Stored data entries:
# # #

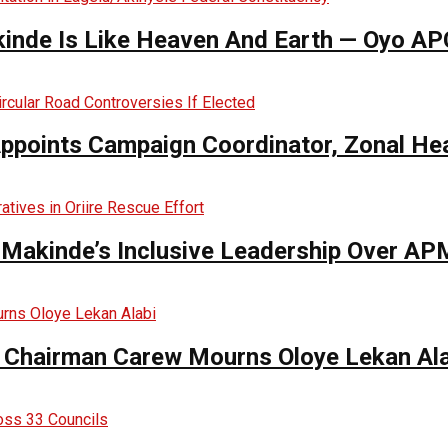
inde Is Like Heaven And Earth — Oyo AP
Appoints Campaign Coordinator, Zonal He
s Makinde’s Inclusive Leadership Over 
Chairman Carew Mourns Oloye Lekan Ala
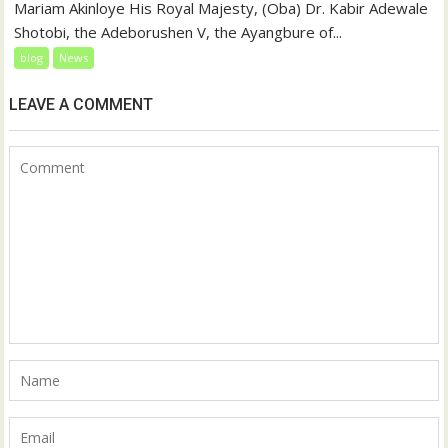
Mariam Akinloye His Royal Majesty, (Oba) Dr. Kabir Adewale
Shotobi, the Adeborushen V, the Ayangbure of...
blog
News
LEAVE A COMMENT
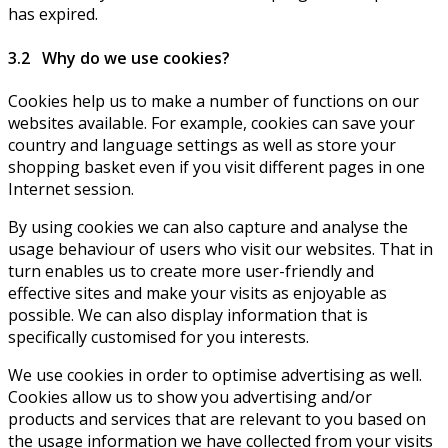
has expired.
3.2 Why do we use cookies?
Cookies help us to make a number of functions on our
websites available. For example, cookies can save your
country and language settings as well as store your
shopping basket even if you visit different pages in one
Internet session.
By using cookies we can also capture and analyse the
usage behaviour of users who visit our websites. That in
turn enables us to create more user-friendly and
effective sites and make your visits as enjoyable as
possible. We can also display information that is
specifically customised for you interests.
We use cookies in order to optimise advertising as well.
Cookies allow us to show you advertising and/or
products and services that are relevant to you based on
the usage information we have collected from your visits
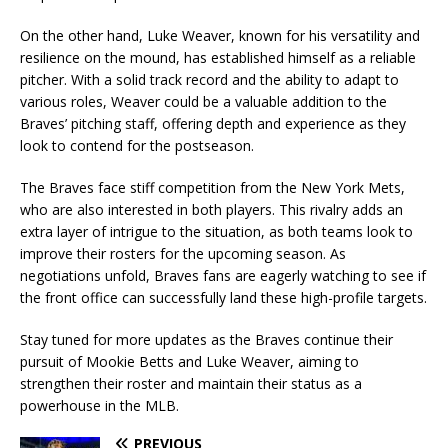
On the other hand, Luke Weaver, known for his versatility and
resilience on the mound, has established himself as a reliable
pitcher. With a solid track record and the ability to adapt to
various roles, Weaver could be a valuable addition to the
Braves’ pitching staff, offering depth and experience as they
look to contend for the postseason.
The Braves face stiff competition from the New York Mets,
who are also interested in both players. This rivalry adds an
extra layer of intrigue to the situation, as both teams look to
improve their rosters for the upcoming season. As
negotiations unfold, Braves fans are eagerly watching to see if
the front office can successfully land these high-profile targets.
Stay tuned for more updates as the Braves continue their
pursuit of Mookie Betts and Luke Weaver, aiming to
strengthen their roster and maintain their status as a
powerhouse in the MLB.
PREVIOUS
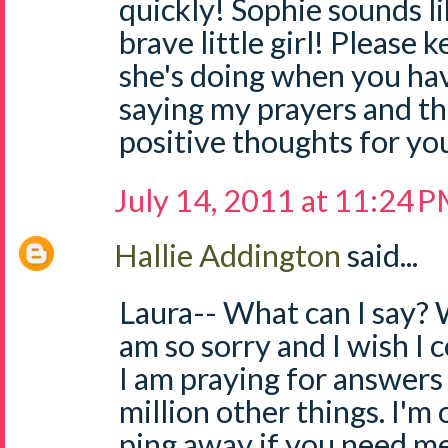
quickly! Sophie sounds li
brave little girl! Please
she's doing when you have
saying my prayers and t
positive thoughts for you 
July 14, 2011 at 11:24 
Hallie Addington
said...
Laura-- What can I say? W
am so sorry and I wish I c
I am praying for answers 
million other things. I'm 
ping away if you need me. 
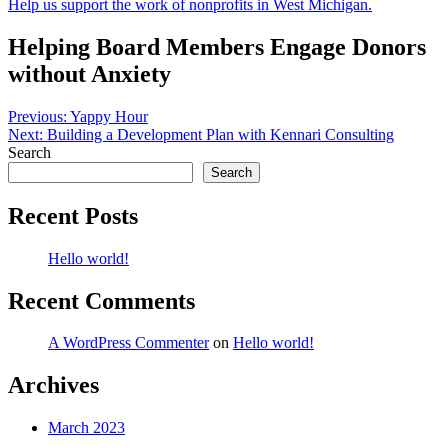
Help us support the work of nonprofits in West Michigan.
Helping Board Members Engage Donors
without Anxiety
Post
Previous:
Yappy Hour
Next:
Building a Development Plan with Kennari Consulting
navigation
Search
Search
Recent Posts
Hello world!
Recent Comments
A WordPress Commenter
on
Hello world!
Archives
March 2023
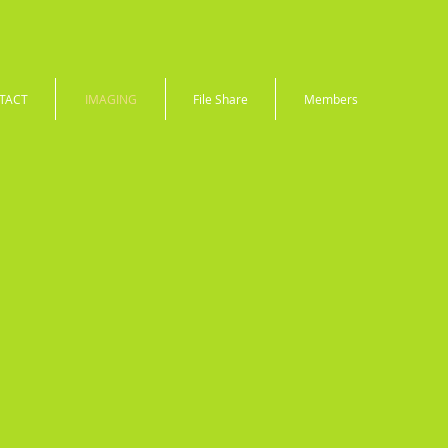
TACT
IMAGING
File Share
Members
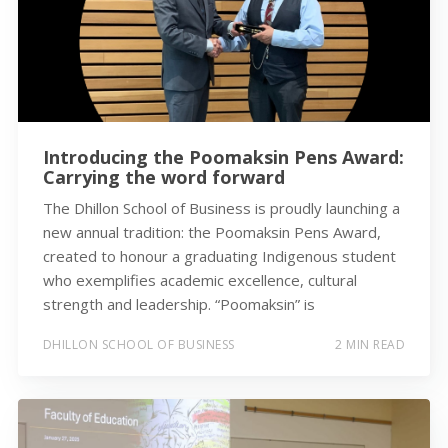
Introducing the Poomaksin Pens Award:
Carrying the word forward
The Dhillon School of Business is proudly launching a
new annual tradition: the Poomaksin Pens Award,
created to honour a graduating Indigenous student
who exemplifies academic excellence, cultural
strength and leadership. “Poomaksin” is
DHILLON SCHOOL OF BUSINESS
2 MIN READ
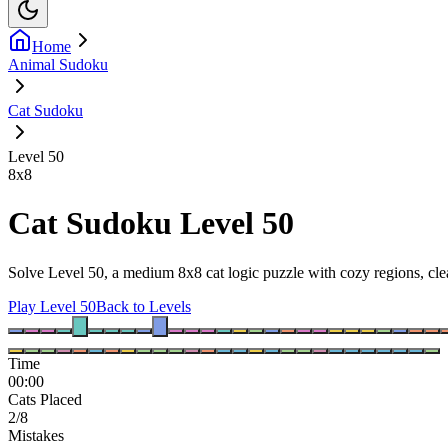
Home
Animal Sudoku
Cat Sudoku
Level 50
8
x
8
Cat Sudoku Level 50
Solve Level 50, a medium 8x8 cat logic puzzle with cozy regions, clea
Play Level 50
Back to Levels
Time
00:00
Cats Placed
2/8
Mistakes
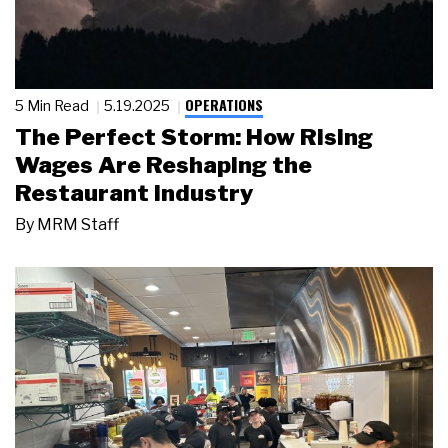
OPERATIONS
5 Min Read
5.19.2025
The Perfect Storm: How Rising
Wages Are Reshaping the
Restaurant Industry
By
MRM Staff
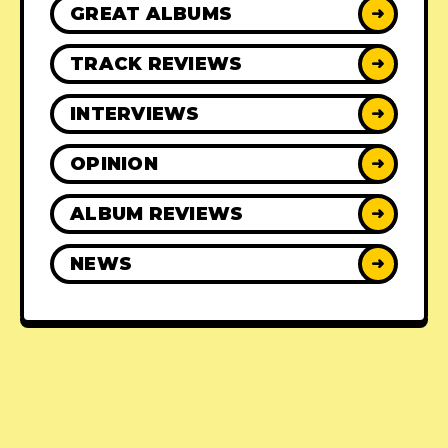
GREAT ALBUMS
➜
TRACK REVIEWS
➜
INTERVIEWS
➜
OPINION
➜
ALBUM REVIEWS
➜
NEWS
➜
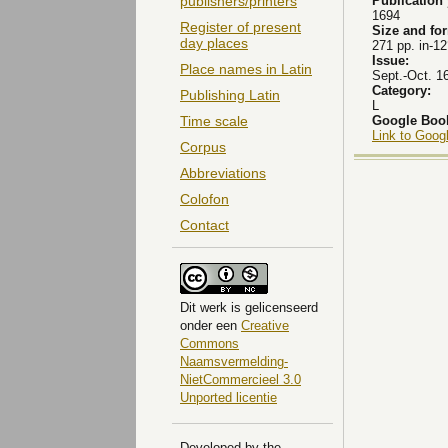
Publication
publishers/printers
1694
Register of present
Size and fo
day places
271 pp. in-12
Issue:
Place names in Latin
Sept.-Oct. 1
Category:
Publishing Latin
L
Google Boo
Time scale
Link to Goog
Corpus
Abbreviations
Colofon
Contact
Dit
werk
is gelicenseerd
onder een
Creative
Commons
Naamsvermelding-
NietCommercieel 3.0
Unported licentie
Developed by the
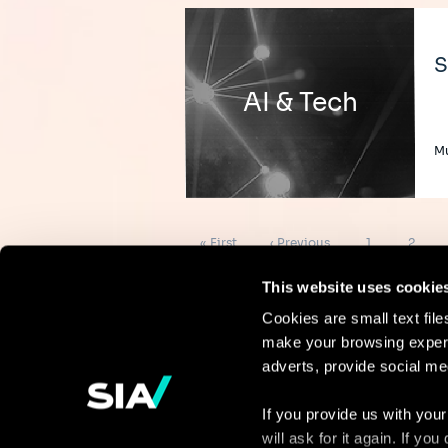
S
AI & Tech
Mu
Pagination
First
Previous
Page
Page
« First
‹ Previous
1
2
page
page
This website uses cookie
Cookies are small text fil
make your browsing experi
Continue the
adverts, provide social me
discussion
If you provide us with your
will ask for it again. If y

# # #

(TASK DESCRIPTION)
Going through the entries above, tally each line that has the word "your". Answer with the number only.

(OUTPUT OF THE TASK)
6